The main aim of this study is to analyze effective thrombolytic drugs of natural origin for the treatment of stroke. Thrombolytic activity of natural sources has been reported and active molecules have been isolated and characterized. In this study, a total of ten compounds from nature were selected for docking studies. Caesalpinine c, caesalpinine a, vanillylamine, terpinen-4-Ol, dihydrocapsaicin and 3-carene showed fibrinolytic properties on analysis with PASS server. The present work is based on computer aided molecular modeling and the strength of the ligand was validated using binding energy.
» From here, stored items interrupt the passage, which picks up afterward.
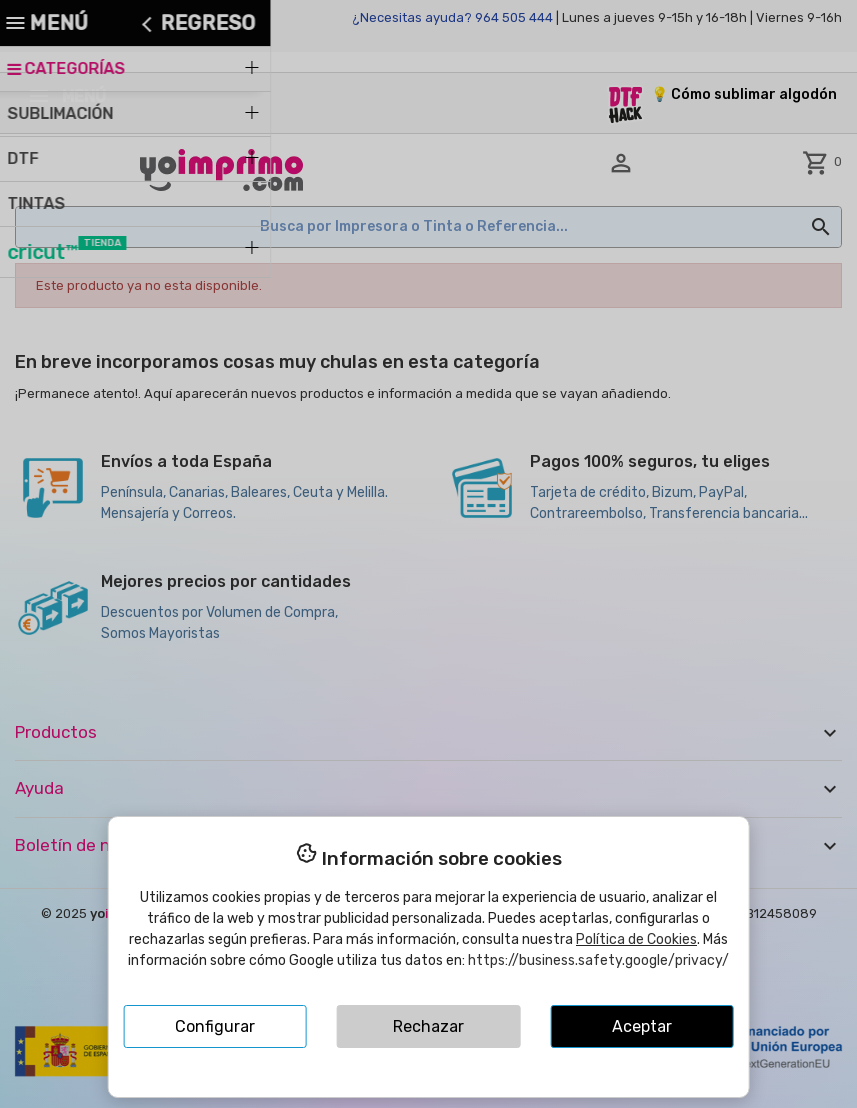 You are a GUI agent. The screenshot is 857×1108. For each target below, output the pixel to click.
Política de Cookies (636, 939)
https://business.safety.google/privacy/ (598, 960) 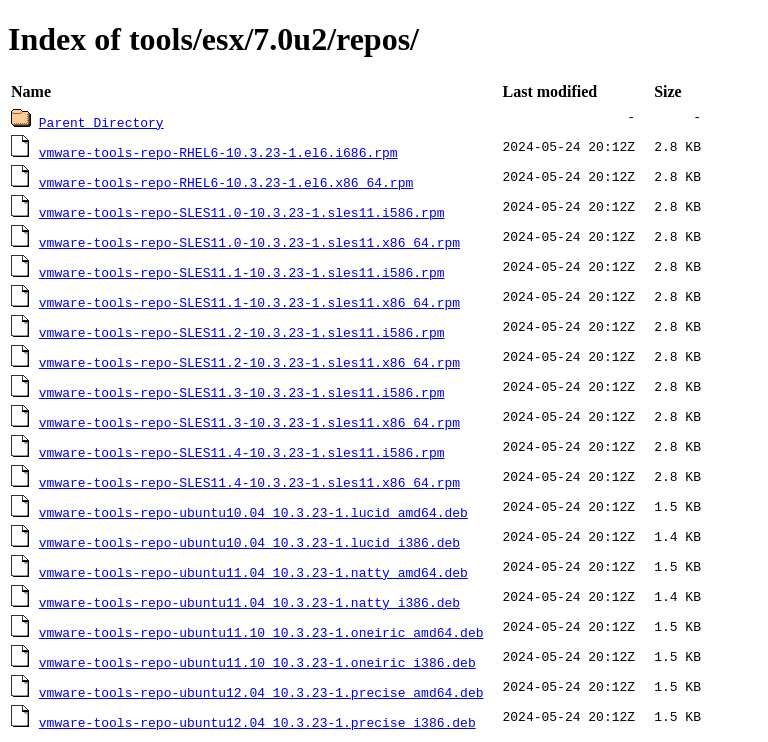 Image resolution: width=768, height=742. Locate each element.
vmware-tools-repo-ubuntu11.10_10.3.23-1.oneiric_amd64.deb (261, 632)
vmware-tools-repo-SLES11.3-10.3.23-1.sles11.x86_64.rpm (249, 422)
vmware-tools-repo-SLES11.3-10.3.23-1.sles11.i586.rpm (242, 392)
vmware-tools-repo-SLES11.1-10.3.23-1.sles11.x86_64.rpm (249, 302)
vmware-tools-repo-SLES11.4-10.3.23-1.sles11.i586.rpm (242, 452)
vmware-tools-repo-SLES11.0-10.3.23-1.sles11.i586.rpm (242, 212)
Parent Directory (101, 122)
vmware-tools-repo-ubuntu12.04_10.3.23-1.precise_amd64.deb (261, 692)
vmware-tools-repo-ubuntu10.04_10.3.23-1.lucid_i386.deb (249, 542)
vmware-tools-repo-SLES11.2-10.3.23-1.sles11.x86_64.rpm (249, 362)
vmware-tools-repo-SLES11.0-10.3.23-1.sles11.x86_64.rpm (249, 242)
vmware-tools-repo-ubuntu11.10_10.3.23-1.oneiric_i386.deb (257, 662)
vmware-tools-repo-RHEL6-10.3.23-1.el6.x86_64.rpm (226, 182)
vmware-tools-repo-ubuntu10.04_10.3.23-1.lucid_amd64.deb (253, 512)
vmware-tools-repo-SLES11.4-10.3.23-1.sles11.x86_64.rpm (249, 482)
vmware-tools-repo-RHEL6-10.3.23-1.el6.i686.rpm (218, 152)
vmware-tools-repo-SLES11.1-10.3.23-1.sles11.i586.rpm (242, 272)
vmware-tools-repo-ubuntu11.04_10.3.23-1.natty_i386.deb (249, 602)
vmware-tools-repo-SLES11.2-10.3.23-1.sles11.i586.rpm (242, 332)
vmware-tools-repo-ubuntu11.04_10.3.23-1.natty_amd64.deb (253, 572)
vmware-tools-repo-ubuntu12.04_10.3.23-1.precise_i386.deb (257, 722) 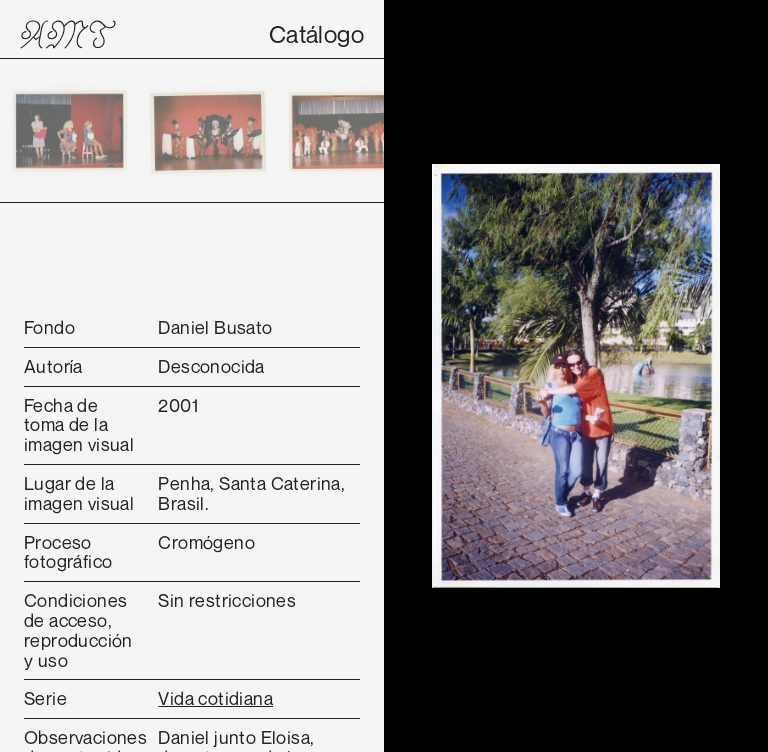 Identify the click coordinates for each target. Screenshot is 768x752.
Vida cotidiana (215, 698)
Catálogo (316, 34) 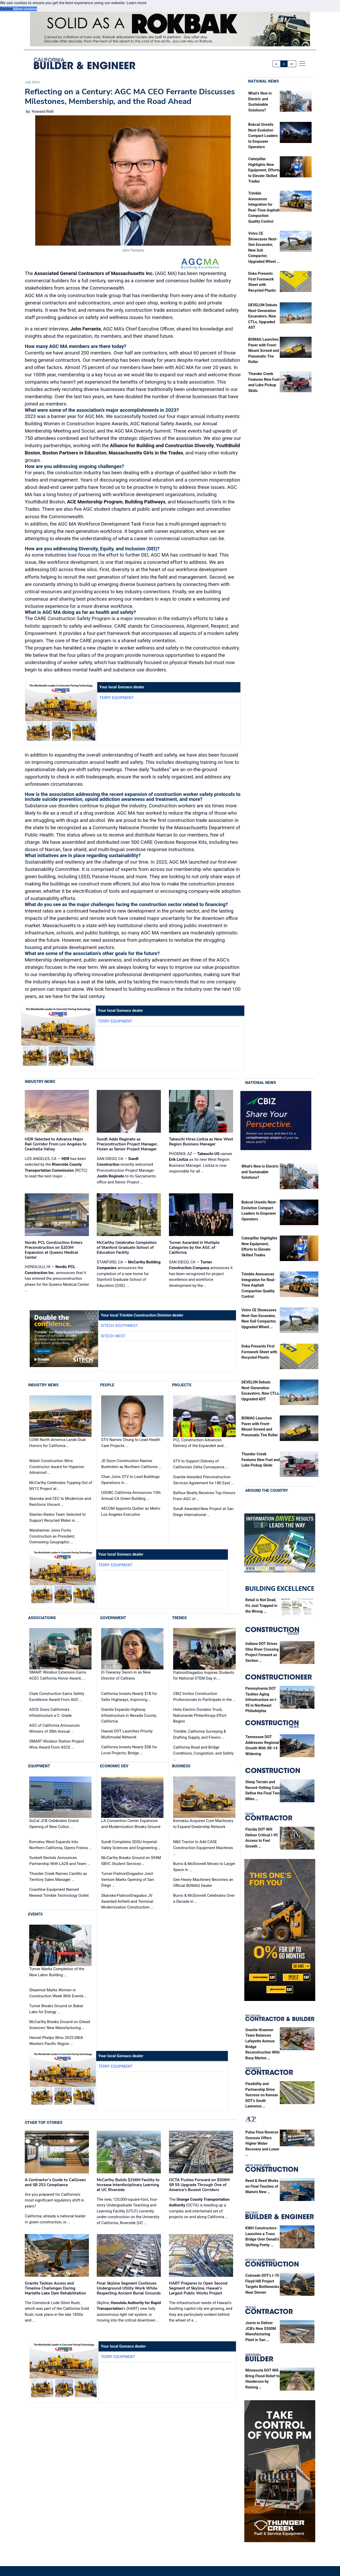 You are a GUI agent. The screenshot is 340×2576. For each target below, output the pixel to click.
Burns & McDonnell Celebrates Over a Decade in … (204, 1898)
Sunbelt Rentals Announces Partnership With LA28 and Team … (59, 1860)
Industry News (40, 1081)
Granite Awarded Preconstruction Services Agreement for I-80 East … (203, 1480)
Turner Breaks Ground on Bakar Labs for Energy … (56, 2009)
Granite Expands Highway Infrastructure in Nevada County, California (129, 1715)
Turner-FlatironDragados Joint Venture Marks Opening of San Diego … (127, 1879)
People (107, 1385)
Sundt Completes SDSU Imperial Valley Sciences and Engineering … (131, 1844)
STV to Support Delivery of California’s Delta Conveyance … (200, 1464)
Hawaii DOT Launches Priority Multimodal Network (127, 1734)
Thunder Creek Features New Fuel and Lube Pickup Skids (260, 1460)
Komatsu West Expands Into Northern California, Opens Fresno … (60, 1844)
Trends (179, 1618)
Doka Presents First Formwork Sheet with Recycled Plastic (259, 1352)
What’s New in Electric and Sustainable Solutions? (259, 1172)
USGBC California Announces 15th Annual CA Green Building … (131, 1495)
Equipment (39, 1766)
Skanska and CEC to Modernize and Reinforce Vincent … (60, 1501)
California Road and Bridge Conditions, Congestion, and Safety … (203, 1753)
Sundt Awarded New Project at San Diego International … (203, 1511)
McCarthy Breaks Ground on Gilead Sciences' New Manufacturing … (59, 2024)
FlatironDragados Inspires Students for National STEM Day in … (203, 1675)
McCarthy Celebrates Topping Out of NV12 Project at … (60, 1485)
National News (263, 81)
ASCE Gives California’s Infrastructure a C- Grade (50, 1712)
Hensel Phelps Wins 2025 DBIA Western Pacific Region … (56, 2040)
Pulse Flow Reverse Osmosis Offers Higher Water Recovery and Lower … (262, 2143)
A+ (292, 64)
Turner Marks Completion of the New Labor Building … (56, 1972)
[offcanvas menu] (302, 63)
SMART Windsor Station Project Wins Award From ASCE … (56, 1744)
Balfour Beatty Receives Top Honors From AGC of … (204, 1495)
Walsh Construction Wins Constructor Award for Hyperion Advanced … (56, 1466)
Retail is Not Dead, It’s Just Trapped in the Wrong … (261, 1605)
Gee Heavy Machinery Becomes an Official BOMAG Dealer (203, 1882)
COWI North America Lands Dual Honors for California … (57, 1442)
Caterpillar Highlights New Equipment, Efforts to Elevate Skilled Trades (264, 170)
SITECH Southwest (119, 1325)
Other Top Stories (43, 2122)
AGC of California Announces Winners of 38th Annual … (54, 1728)
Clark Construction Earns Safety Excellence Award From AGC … (56, 1696)
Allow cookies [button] (25, 9)
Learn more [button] (137, 3)
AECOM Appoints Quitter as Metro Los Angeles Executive (130, 1511)
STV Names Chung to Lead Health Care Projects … (130, 1442)
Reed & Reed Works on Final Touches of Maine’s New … (261, 2186)
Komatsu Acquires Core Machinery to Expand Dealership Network (203, 1823)
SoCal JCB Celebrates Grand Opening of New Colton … (53, 1823)
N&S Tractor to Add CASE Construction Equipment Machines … (203, 1847)
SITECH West (113, 1336)
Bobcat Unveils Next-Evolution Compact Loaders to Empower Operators (263, 135)
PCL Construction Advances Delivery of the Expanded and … (200, 1443)
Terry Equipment (116, 697)
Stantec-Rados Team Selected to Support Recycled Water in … (57, 1517)
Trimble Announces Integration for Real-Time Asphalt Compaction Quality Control (258, 1285)
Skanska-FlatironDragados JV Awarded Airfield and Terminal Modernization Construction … (127, 1901)
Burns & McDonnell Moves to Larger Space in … (204, 1866)
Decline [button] (6, 9)
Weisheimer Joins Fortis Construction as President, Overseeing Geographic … (52, 1536)
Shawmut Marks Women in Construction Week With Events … (58, 1993)
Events (35, 1914)
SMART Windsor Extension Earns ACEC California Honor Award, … (57, 1675)
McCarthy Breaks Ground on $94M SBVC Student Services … (131, 1860)
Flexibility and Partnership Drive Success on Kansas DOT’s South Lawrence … (261, 2095)
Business (181, 1766)
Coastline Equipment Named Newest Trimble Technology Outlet (59, 1892)
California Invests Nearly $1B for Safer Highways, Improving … (129, 1696)
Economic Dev (114, 1766)
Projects (181, 1385)
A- (276, 64)
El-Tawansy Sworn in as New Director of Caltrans (126, 1675)
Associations (42, 1618)
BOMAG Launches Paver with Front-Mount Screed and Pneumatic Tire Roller (263, 350)
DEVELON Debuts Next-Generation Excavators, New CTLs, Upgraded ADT (262, 316)
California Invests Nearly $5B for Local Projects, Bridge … (129, 1750)
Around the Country (266, 1490)
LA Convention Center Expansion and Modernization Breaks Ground (130, 1823)
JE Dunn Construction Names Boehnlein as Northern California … (131, 1463)
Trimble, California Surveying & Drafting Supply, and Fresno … (199, 1734)
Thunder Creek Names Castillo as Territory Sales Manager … (58, 1876)
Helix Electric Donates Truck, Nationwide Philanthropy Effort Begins (199, 1715)
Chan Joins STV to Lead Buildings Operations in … (130, 1479)
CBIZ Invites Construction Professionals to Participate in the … (204, 1696)
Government (113, 1618)
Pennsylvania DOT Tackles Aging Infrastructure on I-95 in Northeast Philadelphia (261, 1699) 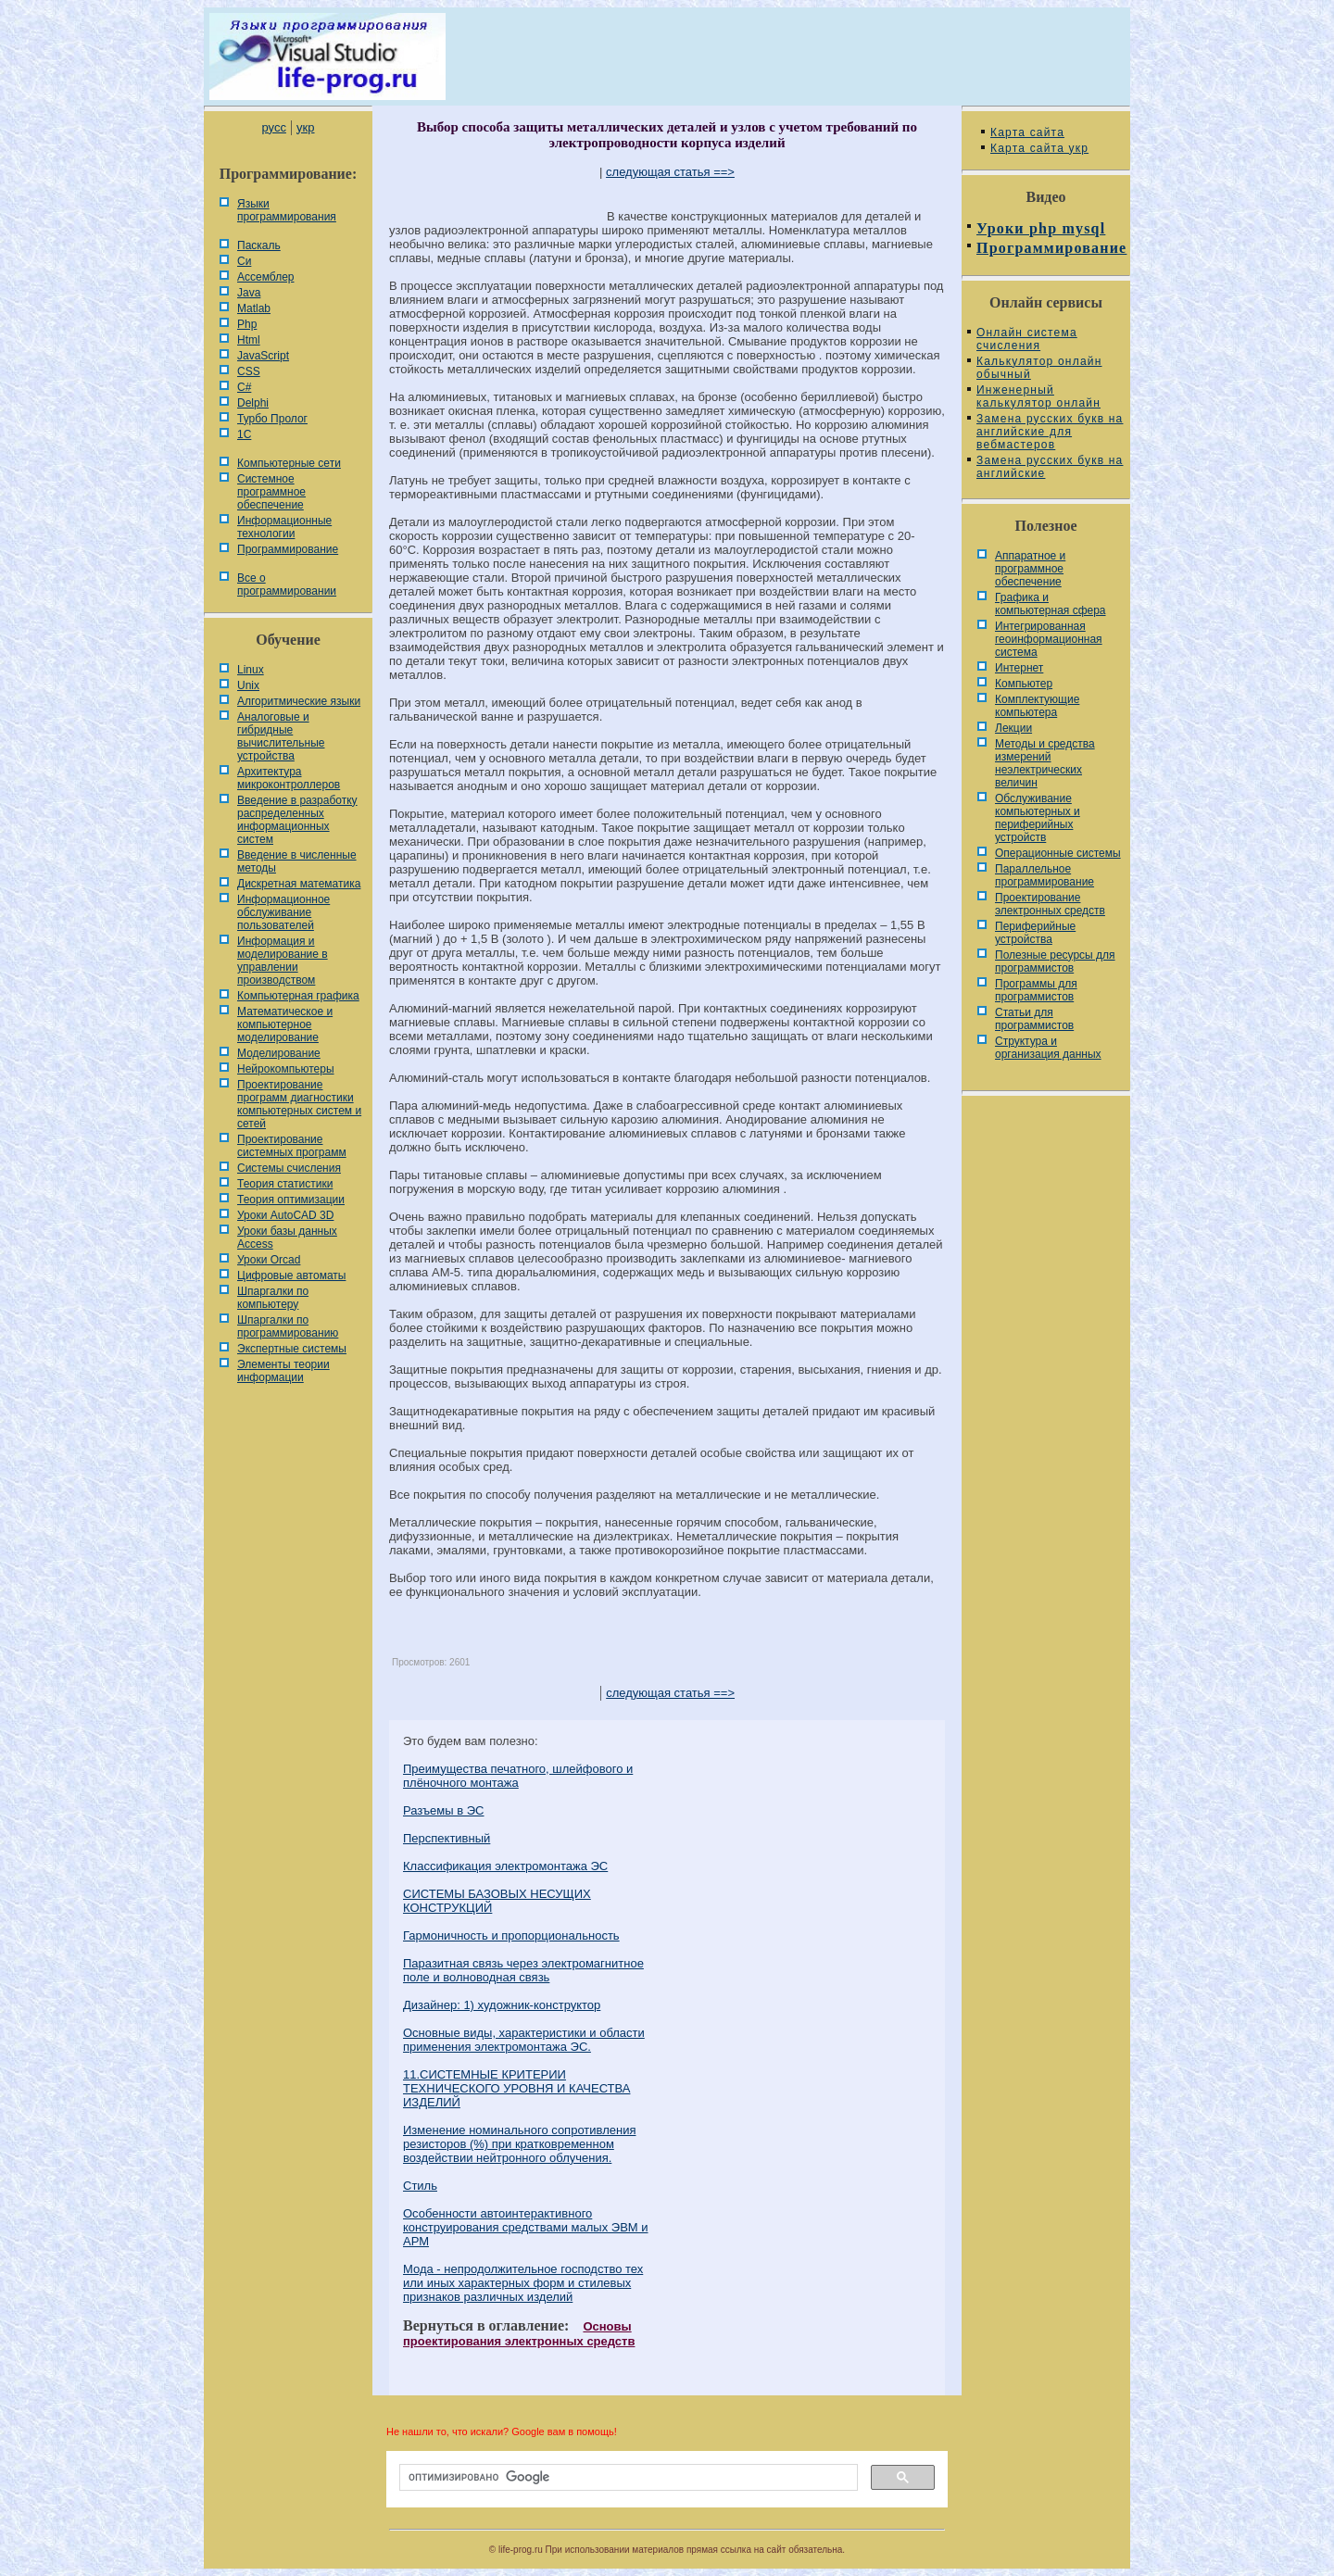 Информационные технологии (284, 527)
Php (247, 324)
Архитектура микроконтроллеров (288, 778)
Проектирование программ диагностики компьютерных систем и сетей (299, 1104)
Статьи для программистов (1034, 1019)
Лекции (1013, 728)
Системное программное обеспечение (271, 491)
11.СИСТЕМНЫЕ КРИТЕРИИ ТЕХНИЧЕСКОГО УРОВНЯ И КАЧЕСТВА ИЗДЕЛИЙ (516, 2088)
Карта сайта (1027, 132)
Caesalpinine c exhibited good docking score and this compound showed potent thrombolytic activity than other compounds. The drug likeliness varied based on the chemical and physical properties of the ligand. Lipinski’s rule of five was accepted by all of the selected compounds. Pfizer’s rule, and GSK rule were accepted in caesalpinine C. The drug likeliness properties of the all ten selected ligands were accepted in most of the cases and few rejections were observed mostly in Golden Triangle rule. However further in vitro or in vivo trials are required to validate thrombolytic potential of caesalpinine c and vanillylamine.